(Records to use begins)
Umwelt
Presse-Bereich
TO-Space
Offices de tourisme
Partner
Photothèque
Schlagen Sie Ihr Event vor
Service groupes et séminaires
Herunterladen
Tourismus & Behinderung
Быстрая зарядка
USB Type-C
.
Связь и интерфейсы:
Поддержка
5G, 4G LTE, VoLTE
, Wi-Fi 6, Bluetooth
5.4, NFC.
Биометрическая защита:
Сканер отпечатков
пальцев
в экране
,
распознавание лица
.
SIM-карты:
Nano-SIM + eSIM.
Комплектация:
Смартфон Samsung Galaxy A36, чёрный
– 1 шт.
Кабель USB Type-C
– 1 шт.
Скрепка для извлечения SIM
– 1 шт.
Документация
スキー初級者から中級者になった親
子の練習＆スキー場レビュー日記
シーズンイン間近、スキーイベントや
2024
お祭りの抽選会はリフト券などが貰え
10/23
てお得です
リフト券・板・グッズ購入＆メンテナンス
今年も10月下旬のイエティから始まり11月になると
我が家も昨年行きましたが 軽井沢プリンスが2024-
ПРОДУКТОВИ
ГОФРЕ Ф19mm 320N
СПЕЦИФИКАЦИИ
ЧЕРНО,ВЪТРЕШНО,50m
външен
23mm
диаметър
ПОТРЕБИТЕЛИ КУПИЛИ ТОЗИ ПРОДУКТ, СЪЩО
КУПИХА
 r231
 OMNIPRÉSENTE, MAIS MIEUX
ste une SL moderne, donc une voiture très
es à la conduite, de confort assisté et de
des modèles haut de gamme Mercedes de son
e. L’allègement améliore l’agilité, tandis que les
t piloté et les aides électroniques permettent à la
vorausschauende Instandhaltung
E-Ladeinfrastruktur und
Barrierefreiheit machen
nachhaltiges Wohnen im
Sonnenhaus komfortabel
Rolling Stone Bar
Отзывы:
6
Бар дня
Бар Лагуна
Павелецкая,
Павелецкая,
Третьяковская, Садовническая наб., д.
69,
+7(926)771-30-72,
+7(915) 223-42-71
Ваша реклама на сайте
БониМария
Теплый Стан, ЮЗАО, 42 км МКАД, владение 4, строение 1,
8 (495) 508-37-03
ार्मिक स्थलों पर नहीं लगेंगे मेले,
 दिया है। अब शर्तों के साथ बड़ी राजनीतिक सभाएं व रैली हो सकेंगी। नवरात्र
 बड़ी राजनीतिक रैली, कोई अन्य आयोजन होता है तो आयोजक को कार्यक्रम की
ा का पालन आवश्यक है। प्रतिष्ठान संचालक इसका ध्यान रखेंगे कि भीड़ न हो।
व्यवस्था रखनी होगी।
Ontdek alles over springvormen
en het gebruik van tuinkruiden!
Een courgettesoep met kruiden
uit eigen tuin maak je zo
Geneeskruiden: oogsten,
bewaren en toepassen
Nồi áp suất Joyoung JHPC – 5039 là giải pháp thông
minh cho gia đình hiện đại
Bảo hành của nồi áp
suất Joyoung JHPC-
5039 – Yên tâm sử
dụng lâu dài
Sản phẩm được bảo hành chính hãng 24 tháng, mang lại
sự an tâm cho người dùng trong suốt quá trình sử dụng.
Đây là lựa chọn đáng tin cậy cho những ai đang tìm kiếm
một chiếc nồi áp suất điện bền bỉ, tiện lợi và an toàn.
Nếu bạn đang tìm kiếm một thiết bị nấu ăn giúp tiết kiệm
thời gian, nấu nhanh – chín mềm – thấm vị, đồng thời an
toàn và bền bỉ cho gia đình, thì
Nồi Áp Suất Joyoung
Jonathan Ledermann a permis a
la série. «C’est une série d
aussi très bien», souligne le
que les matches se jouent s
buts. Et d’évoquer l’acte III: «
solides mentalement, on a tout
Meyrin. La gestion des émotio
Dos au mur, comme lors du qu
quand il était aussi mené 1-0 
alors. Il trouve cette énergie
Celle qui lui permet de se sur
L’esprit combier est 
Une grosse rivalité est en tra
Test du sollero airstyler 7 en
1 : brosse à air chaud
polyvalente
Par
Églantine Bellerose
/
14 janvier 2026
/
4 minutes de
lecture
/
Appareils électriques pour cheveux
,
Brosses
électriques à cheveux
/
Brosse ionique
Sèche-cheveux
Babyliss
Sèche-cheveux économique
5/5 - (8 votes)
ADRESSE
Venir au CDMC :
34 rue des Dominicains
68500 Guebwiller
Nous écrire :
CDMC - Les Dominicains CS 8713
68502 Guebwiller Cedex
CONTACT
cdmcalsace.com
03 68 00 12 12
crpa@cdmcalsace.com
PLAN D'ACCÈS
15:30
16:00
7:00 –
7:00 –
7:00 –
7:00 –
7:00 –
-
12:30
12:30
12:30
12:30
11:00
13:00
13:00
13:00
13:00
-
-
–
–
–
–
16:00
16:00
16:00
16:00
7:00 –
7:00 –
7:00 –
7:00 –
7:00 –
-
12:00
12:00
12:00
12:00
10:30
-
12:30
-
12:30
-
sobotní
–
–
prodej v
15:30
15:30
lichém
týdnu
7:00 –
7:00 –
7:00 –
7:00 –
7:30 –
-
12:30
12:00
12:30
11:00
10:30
(Records to use ends)
▸ **Task goal**
Every line above that holds "Joyoung" should be copied out.

▸ **Solution to the exercise**
Nồi áp suất Joyoung JHPC – 5039 là giải pháp thông
suất Joyoung JHPC-
Nồi Áp Suất Joyoung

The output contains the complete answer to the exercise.